[Extracted page text data]
Start of Block

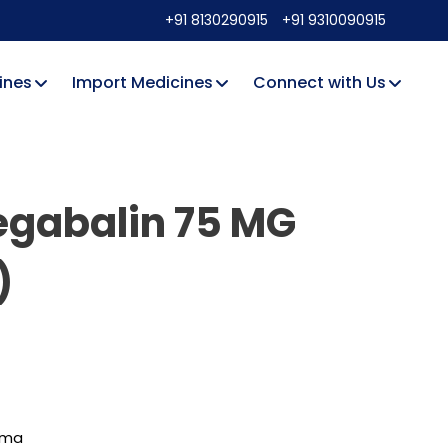
+91 8130290915
+91 9310090915
ines
Import Medicines
Connect with Us
regabalin 75 MG
)
rma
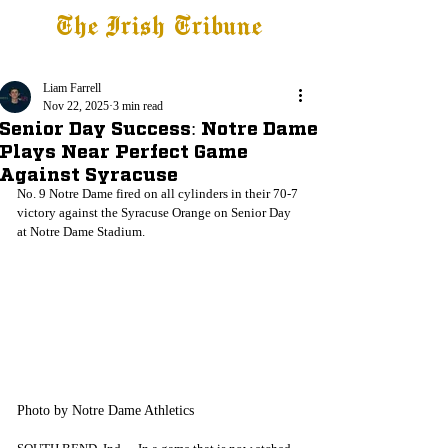
The Irish Tribune
Tribune+
Latest News
Jobs at IT
Subscribe
Liam Farrell
Nov 22, 2025
3 min read
Senior Day Success: Notre Dame
Plays Near Perfect Game
Against Syracuse
No. 9 Notre Dame fired on all cylinders in their 70-7 
victory against the Syracuse Orange on Senior Day 
at Notre Dame Stadium. 
Photo by Notre Dame Athletics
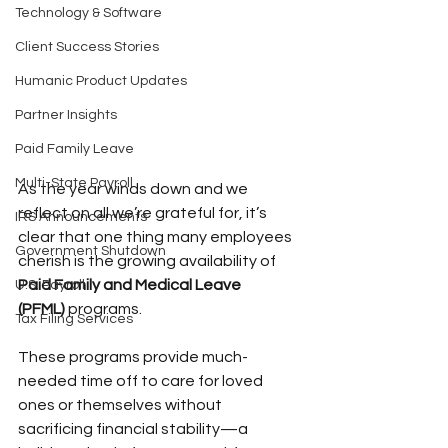
Technology & Software
Client Success Stories
Humanic Product Updates
Partner Insights
Paid Family Leave
Multi-State Payroll
As the year winds down and we 
reflect on all we’re grateful for, it’s 
IRS Announcements
clear that one thing many employees 
Government Shutdown
cherish is the growing availability of 
Paid Family and Medical Leave 
U.S. Payroll
(PFML)
 programs.
Tax Filing Services
These programs provide much-
needed time off to care for loved 
ones or themselves without 
sacrificing financial stability—a 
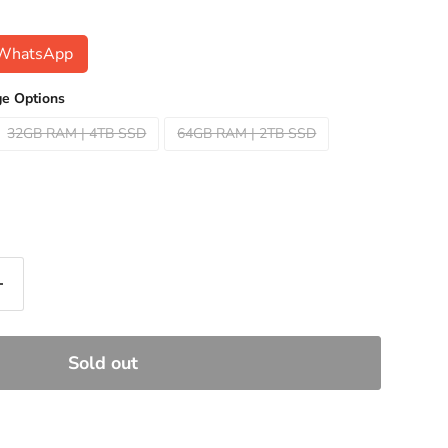
n WhatsApp
e Options
32GB RAM | 4TB SSD
64GB RAM | 2TB SSD
Sold out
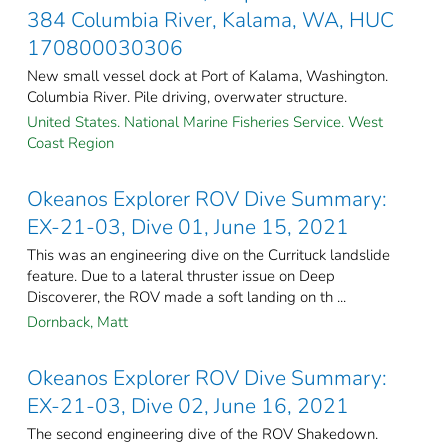
384 Columbia River, Kalama, WA, HUC
170800030306
New small vessel dock at Port of Kalama, Washington.
Columbia River. Pile driving, overwater structure.
United States. National Marine Fisheries Service. West
Coast Region
Okeanos Explorer ROV Dive Summary:
EX-21-03, Dive 01, June 15, 2021
This was an engineering dive on the Currituck landslide
feature. Due to a lateral thruster issue on Deep
Discoverer, the ROV made a soft landing on th ...
Dornback, Matt
Okeanos Explorer ROV Dive Summary:
EX-21-03, Dive 02, June 16, 2021
The second engineering dive of the ROV Shakedown.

End of Block

(Work order):
Once the line holding "ones or themselves without" is found, copy it and each later line exactly through the end of the data, leaving out the pictures.

(Response area):
ones or themselves without 
sacrificing financial stability—a 
n WhatsApp
e Options
32GB RAM | 4TB SSD
64GB RAM | 2TB SSD
Sold out
384 Columbia River, Kalama, WA, HUC
170800030306
New small vessel dock at Port of Kalama, Washington.
Columbia River. Pile driving, overwater structure.
United States. National Marine Fisheries Service. West
Coast Region
Okeanos Explorer ROV Dive Summary:
EX-21-03, Dive 01, June 15, 2021
This was an engineering dive on the Currituck landslide
feature. Due to a lateral thruster issue on Deep
Discoverer, the ROV made a soft landing on th ...
Dornback, Matt
Okeanos Explorer ROV Dive Summary:
EX-21-03, Dive 02, June 16, 2021
The second engineering dive of the ROV Shakedown.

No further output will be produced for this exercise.